It has long been speculated that Black Holes may also have formed in the Big Bang that generated our entire universe, and the processes that could have formed BHs in this initial phase of the cosmos may have generated them with a very wide range of masses, possibly even BHs with a mass comparable to sky-scrapers [1] or lower. Such low-mass BHs would be tiny, with sizes comparable to subatomic elementary particles, and their gravitational force is so small that it would be much more difficult to detect them in space than their more massive stellar-mass BH counterparts.

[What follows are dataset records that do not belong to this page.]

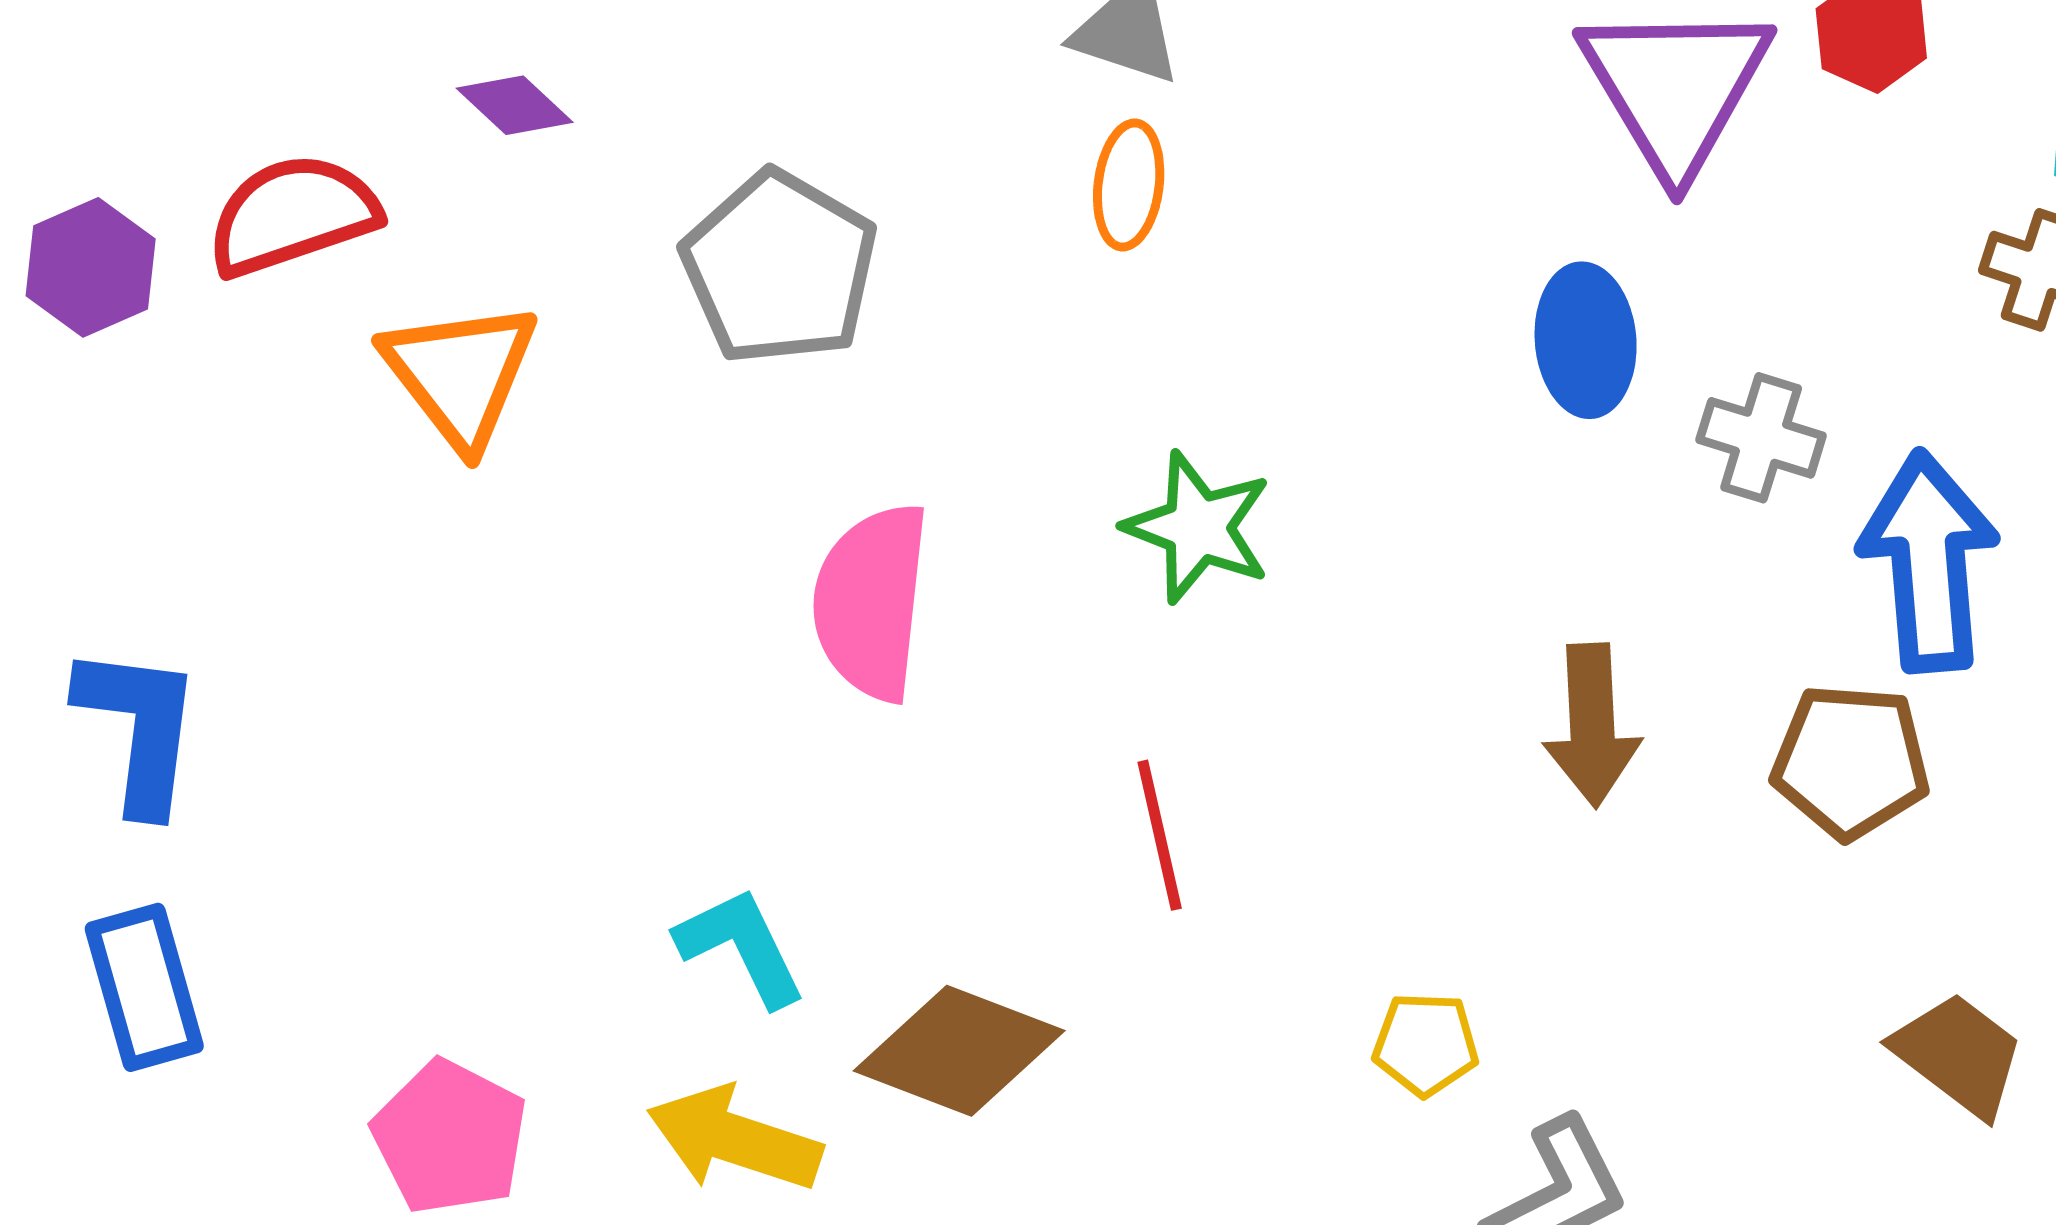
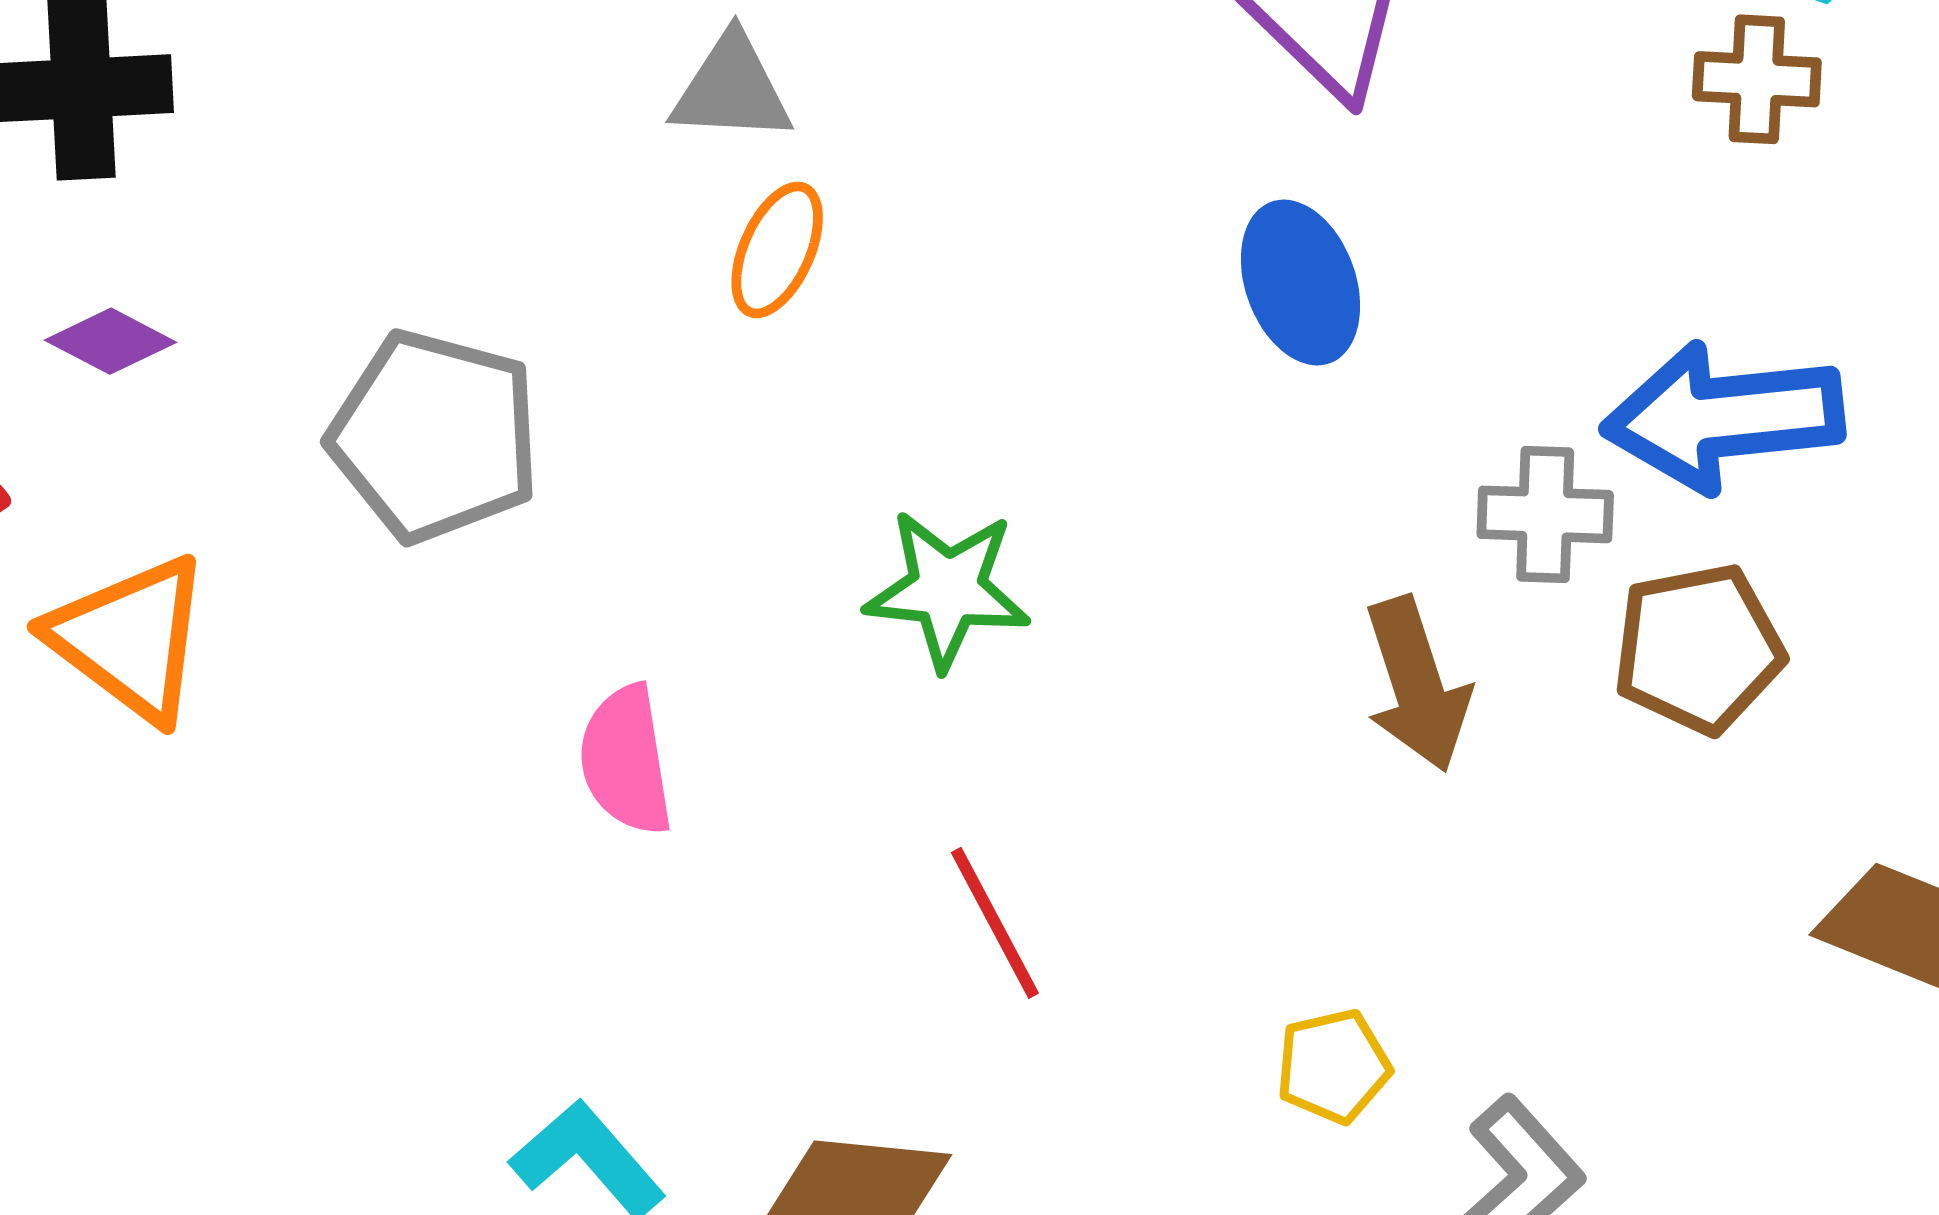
orange ellipse: (1129, 185) -> (777, 250), turned 32
gray cross: (1761, 438) -> (1545, 514), moved
blue arrow: (1929, 562) -> (1723, 417), turned -76
pink semicircle: (871, 602) -> (626, 760), size x0.7

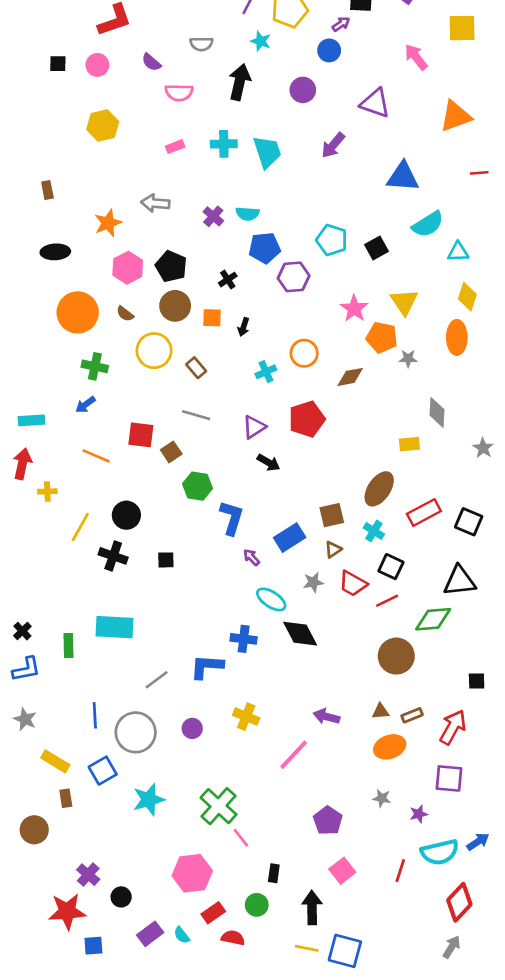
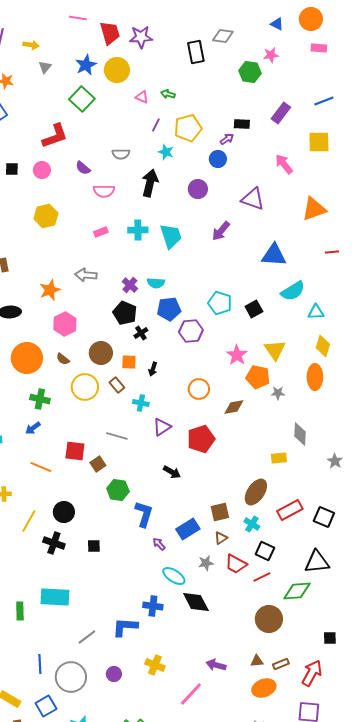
black pentagon: (171, 266) -> (125, 313), moved
brown rectangle: (196, 368) -> (117, 385), moved
cyan cross: (266, 372) -> (141, 403), moved, turned 35
purple triangle: (254, 427) -> (162, 427), moved

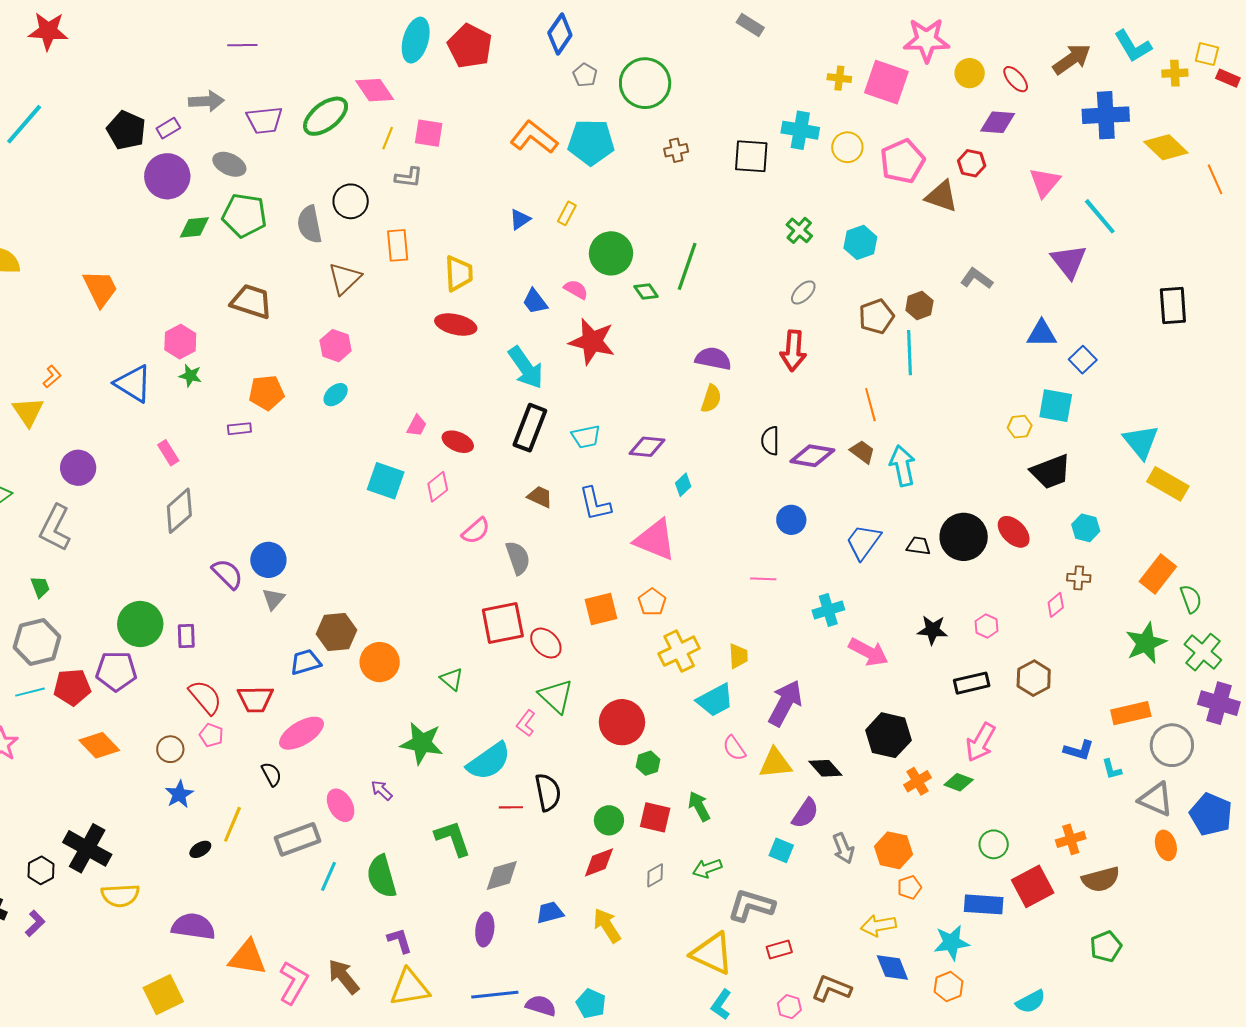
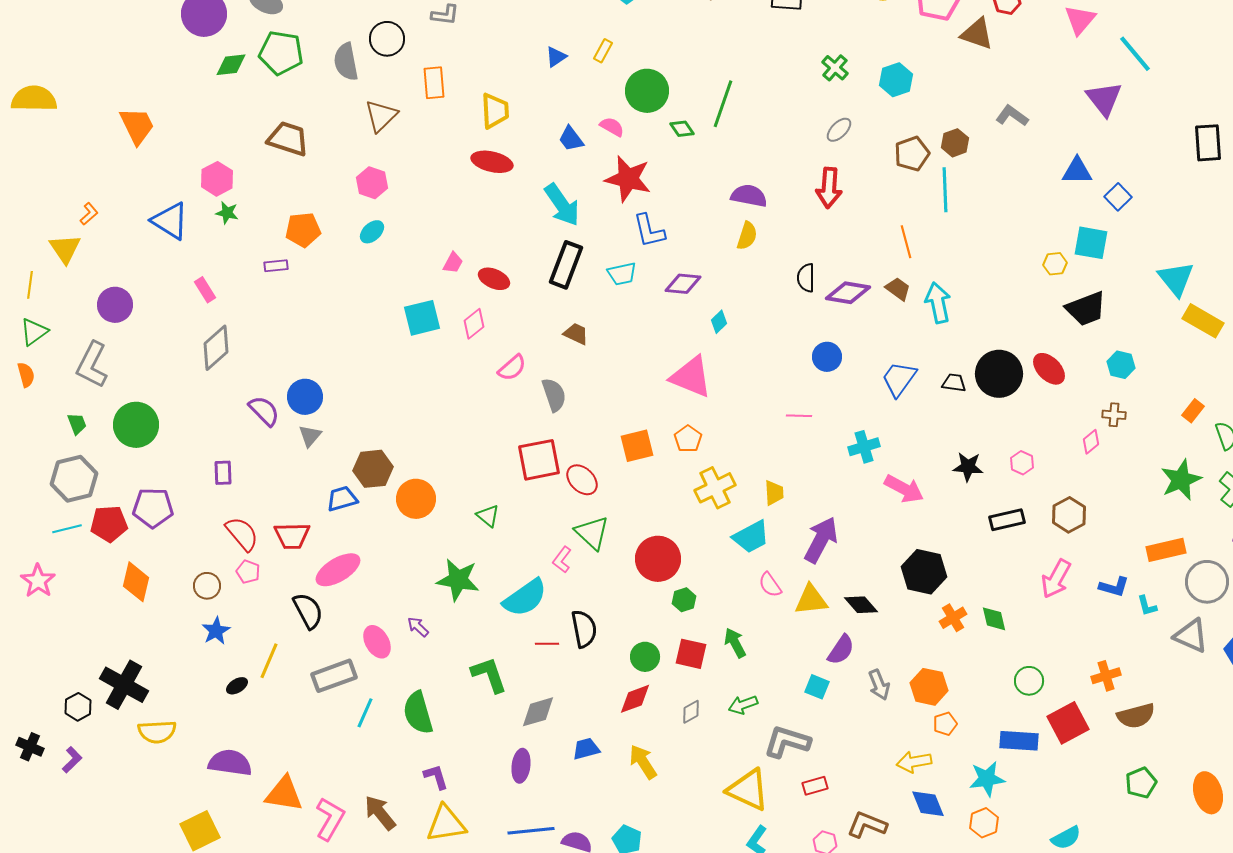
cyan square: (386, 481) -> (422, 318), turned -33
blue L-shape: (595, 504) -> (649, 231), moved
orange rectangle: (1158, 574) -> (1193, 411), size x0.6
green circle: (140, 624) -> (136, 425), moved
pink arrow: (981, 742) -> (1056, 579), moved
orange diamond: (99, 745) -> (136, 582), turned 57
black semicircle: (271, 774) -> (308, 611), size x1.5
green diamond: (959, 782) -> (994, 619), turned 56
orange ellipse: (1166, 845) -> (1208, 793), moved, size x1.4

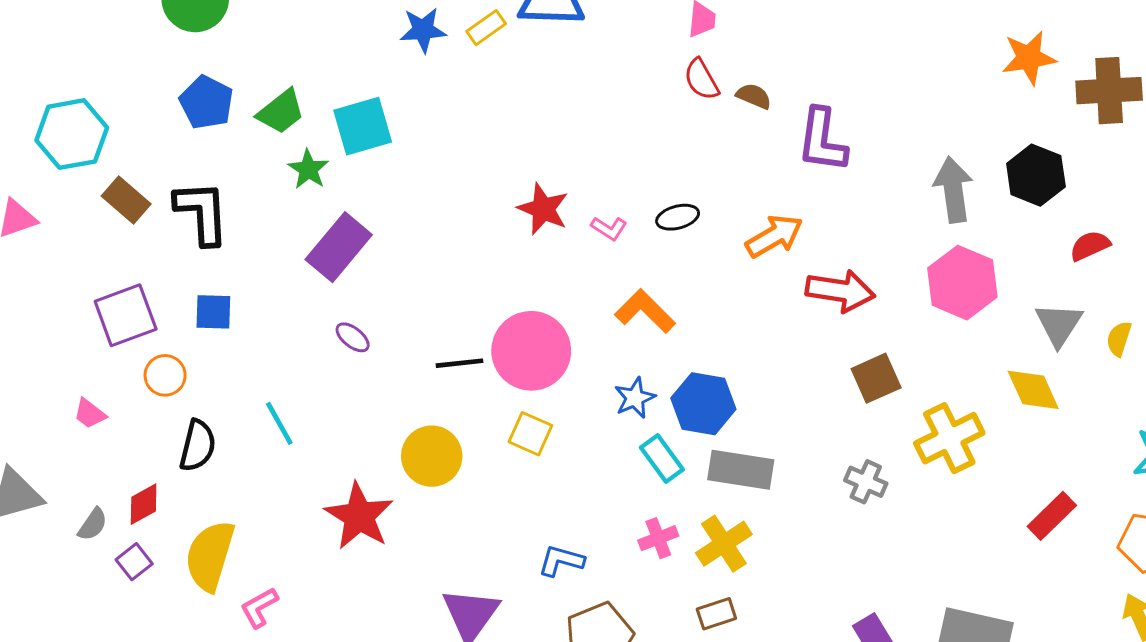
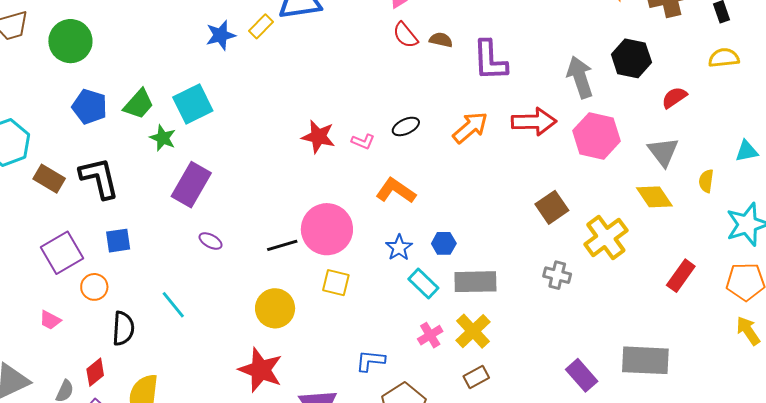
red arrow: (840, 291) -> (534, 122), moved
yellow semicircle: (1119, 339) -> (706, 181), moved
blue hexagon: (703, 404) -> (444, 243), size x0.6
red star: (359, 516) -> (261, 370), moved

And yet - one way of identifying such BHs had been proposed by Stephen Hawking [2] almost 50 years ago: In the vicinity of the event horizon that surrounds BHs of any size, quantum-physical processes cause the BHs themselves to 'evaporate' by emitting energetic particles and photons. This so-called Hawking radiation has very little effect on all but the least massive BHs, but the latter effectively loose all their mass over a period in time as long as the age of the universe.

The evaporation process speeds up until it ultimately results in a brief explosion as the last remnants of the BH give rise to a flash of very-high-energy photons and relativistic particles - very much like a fast and furious fire cracker (see Fig. 1). In our age, 13 billion years after the big bang, BHs that were formed initially with masses of about hundred million tons, end their lives in such bursts.

fig1
Fig. 1: An artist illustration of the process of Black Hole evaporation and Hawking temperature. As the Black Hole mass diminishes, its temperature increases and a variety of elementary particles (photons, neutrinos, electrons, quarks) are emitted. Image credit: [4]

The flash that signals the end of the life of a Black Hole will result in a brief (few to hundreds of seconds long) flare of gamma-rays, that may be detected with telescopes such as H.E.S.S. The exact properties of such events (duration, temporal profile, brightness and energy distribution (spectra)) are subject to assumptions, as the detailed physical processes have not yet been witnessed.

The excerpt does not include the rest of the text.